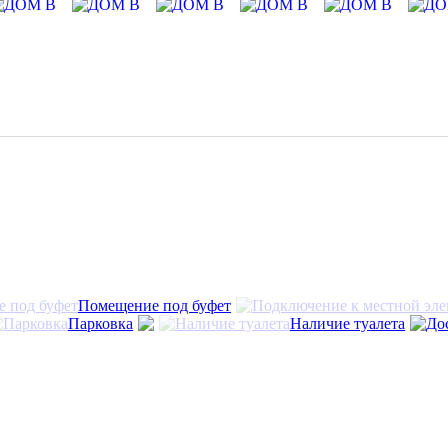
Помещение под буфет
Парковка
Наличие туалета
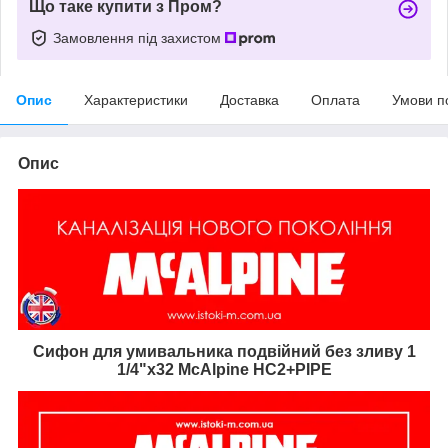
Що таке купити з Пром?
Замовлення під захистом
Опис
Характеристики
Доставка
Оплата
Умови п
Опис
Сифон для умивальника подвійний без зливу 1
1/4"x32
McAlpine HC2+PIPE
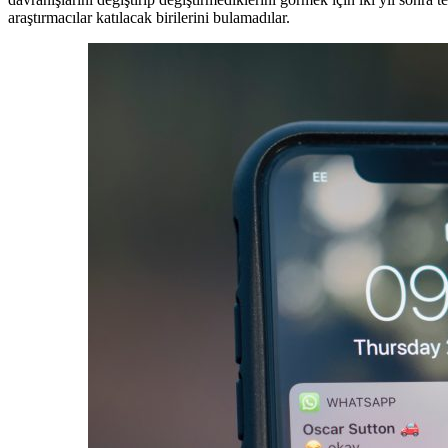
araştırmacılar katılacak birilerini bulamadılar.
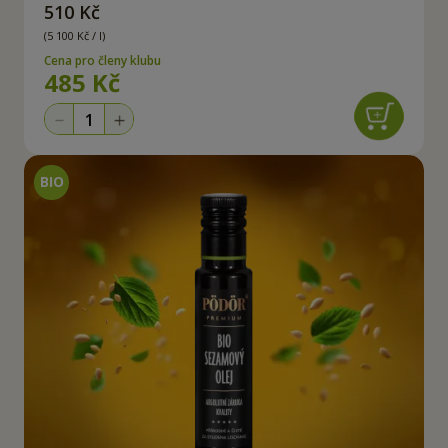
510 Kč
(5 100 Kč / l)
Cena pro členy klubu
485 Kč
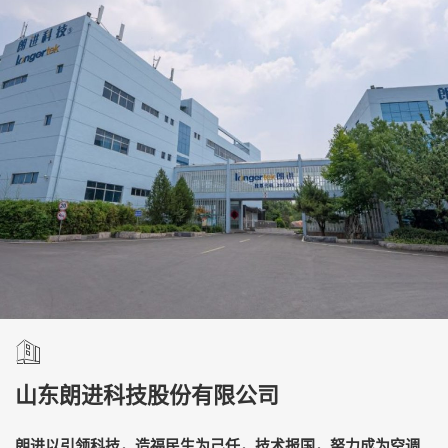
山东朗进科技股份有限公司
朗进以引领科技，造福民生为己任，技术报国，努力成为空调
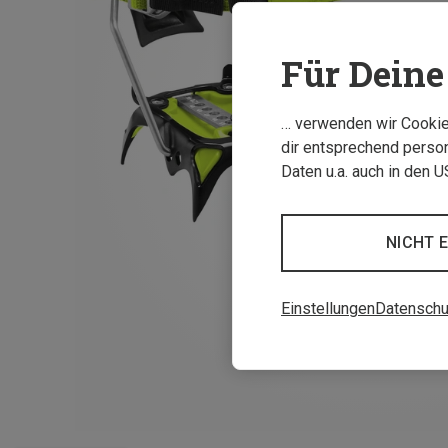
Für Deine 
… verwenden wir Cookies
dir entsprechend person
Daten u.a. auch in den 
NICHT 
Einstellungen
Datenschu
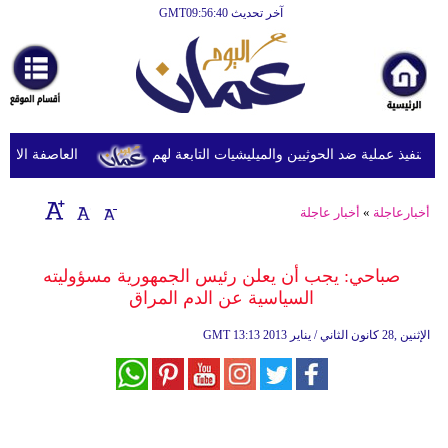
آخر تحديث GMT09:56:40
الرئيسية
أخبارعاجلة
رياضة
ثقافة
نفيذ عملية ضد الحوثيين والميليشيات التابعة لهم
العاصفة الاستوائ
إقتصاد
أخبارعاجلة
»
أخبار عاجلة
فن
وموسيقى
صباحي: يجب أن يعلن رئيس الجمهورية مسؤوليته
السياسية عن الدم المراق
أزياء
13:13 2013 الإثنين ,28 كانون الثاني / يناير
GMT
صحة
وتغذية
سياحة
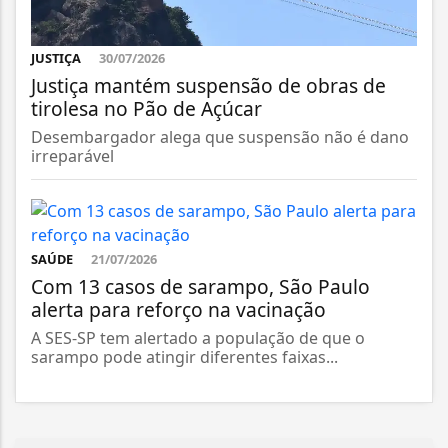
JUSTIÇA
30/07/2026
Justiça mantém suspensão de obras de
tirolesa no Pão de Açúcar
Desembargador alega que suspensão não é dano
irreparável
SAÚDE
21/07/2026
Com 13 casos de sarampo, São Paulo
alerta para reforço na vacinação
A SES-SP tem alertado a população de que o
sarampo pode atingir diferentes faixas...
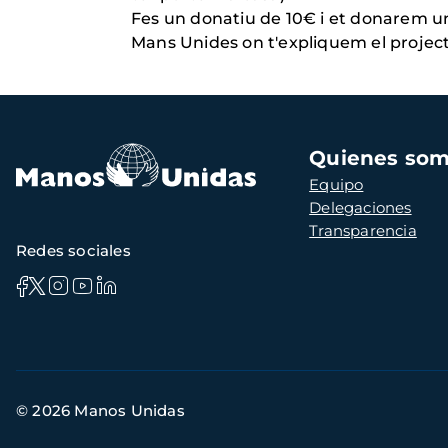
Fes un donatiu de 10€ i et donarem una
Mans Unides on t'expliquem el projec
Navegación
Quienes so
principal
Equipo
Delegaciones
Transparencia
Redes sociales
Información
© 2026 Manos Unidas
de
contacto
----
* Task brief *
Say how many lines in the entries above contain the string "suspensão". Give the number by itself.

* Written response *
2